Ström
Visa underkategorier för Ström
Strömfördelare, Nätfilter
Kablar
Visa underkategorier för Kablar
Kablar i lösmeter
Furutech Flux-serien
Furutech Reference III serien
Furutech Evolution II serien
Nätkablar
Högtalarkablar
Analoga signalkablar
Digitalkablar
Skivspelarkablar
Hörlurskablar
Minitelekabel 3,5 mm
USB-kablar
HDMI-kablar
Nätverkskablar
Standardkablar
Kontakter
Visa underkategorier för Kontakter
______
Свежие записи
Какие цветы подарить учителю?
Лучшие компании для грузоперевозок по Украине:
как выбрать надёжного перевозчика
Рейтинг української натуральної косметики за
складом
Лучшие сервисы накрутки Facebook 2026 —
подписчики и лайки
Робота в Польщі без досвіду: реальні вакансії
______
• TASK DIRECTIONS: Nothing but a number is wanted: report how many lines in the entries above contain the string "serien".

• RESULT OF THIS TASK: 3